→ **WHAT NEEDS TO BE DONE**:
Print exactly what the entries say, line by line, from the first line down to the one with "The height and", inclusive.

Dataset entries
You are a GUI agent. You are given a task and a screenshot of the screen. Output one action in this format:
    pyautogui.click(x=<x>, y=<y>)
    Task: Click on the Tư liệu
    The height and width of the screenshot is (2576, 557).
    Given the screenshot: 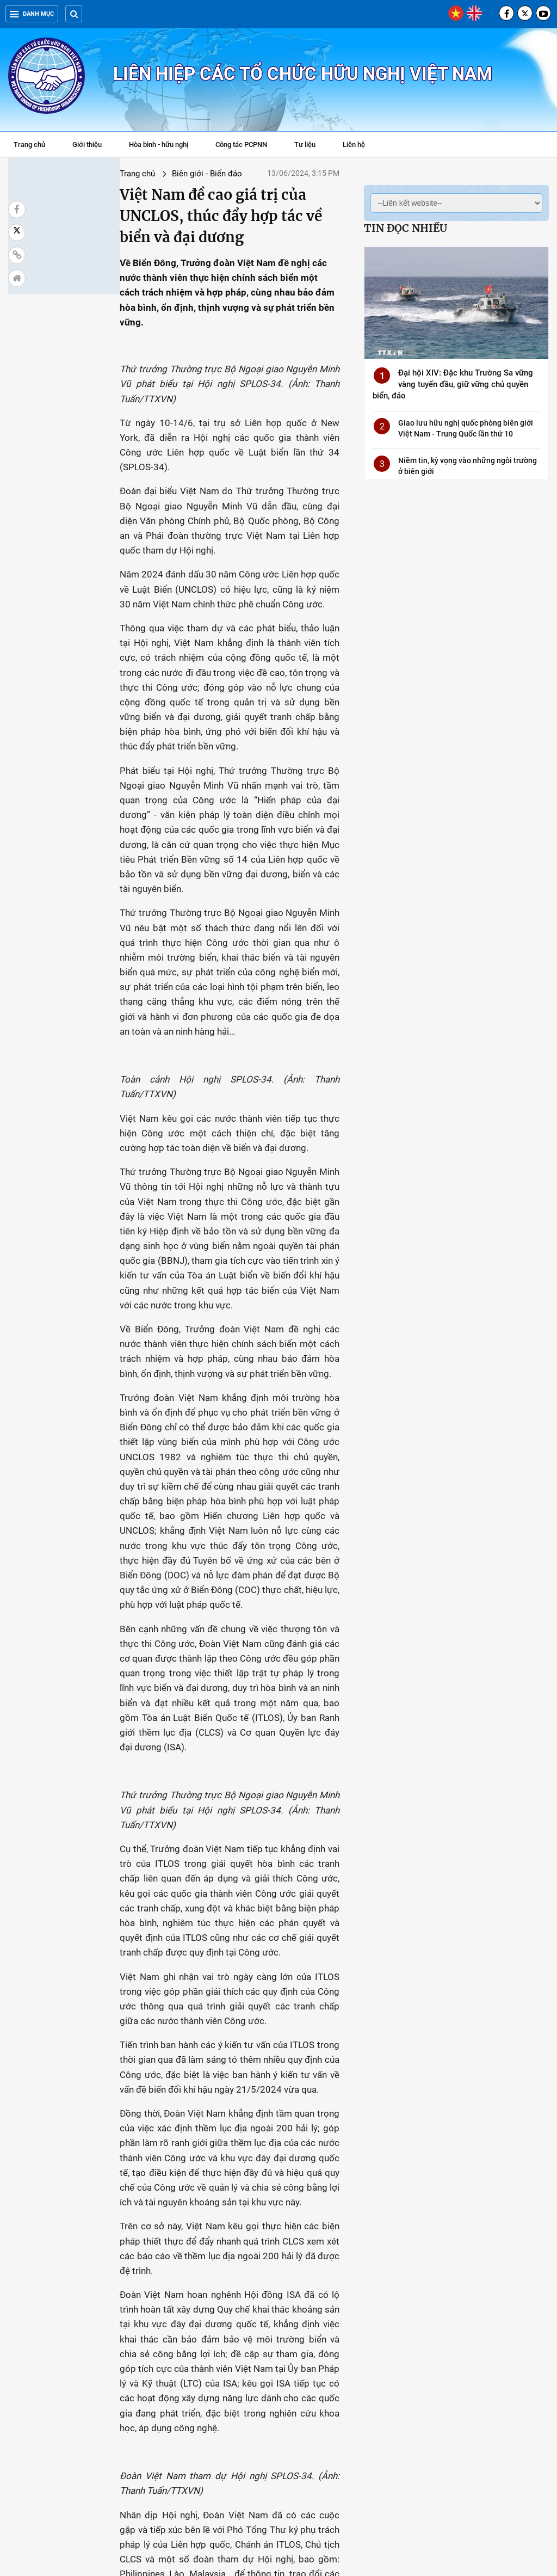 What is the action you would take?
    pyautogui.click(x=310, y=145)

→ **OUTPUT BELOW**:
You are a GUI agent. You are given a task and a screenshot of the screen. Output one action in this format:
    pyautogui.click(x=<x>, y=<y>)
    Task: Click on the Tư liệu
    The height and width of the screenshot is (2576, 557).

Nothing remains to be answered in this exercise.